::: Given records
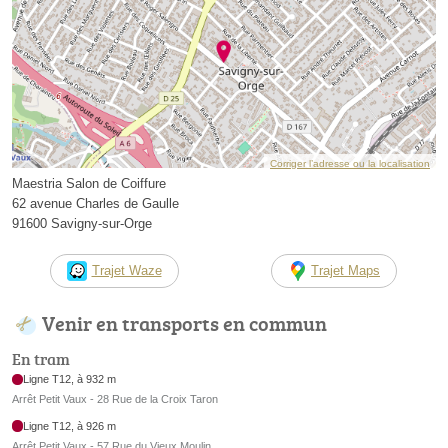
Corriger l’adresse ou la localisation
Maestria Salon de Coiffure
62 avenue Charles de Gaulle
91600 Savigny-sur-Orge
Trajet Waze
Trajet Maps
Venir en transports en commun
En tram
Ligne T12, à 932 m
Arrêt Petit Vaux - 28 Rue de la Croix Taron
Ligne T12, à 926 m
Arrêt Petit Vaux - 57 Rue du Vieux Moulin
::::::
Include both ends. Return the line holding "Arrêt Petit Vaux - 28 Rue de la Croix Taron" and all lines after it in the records above, exactly as written.

Arrêt Petit Vaux - 28 Rue de la Croix Taron
Ligne T12, à 926 m
Arrêt Petit Vaux - 57 Rue du Vieux Moulin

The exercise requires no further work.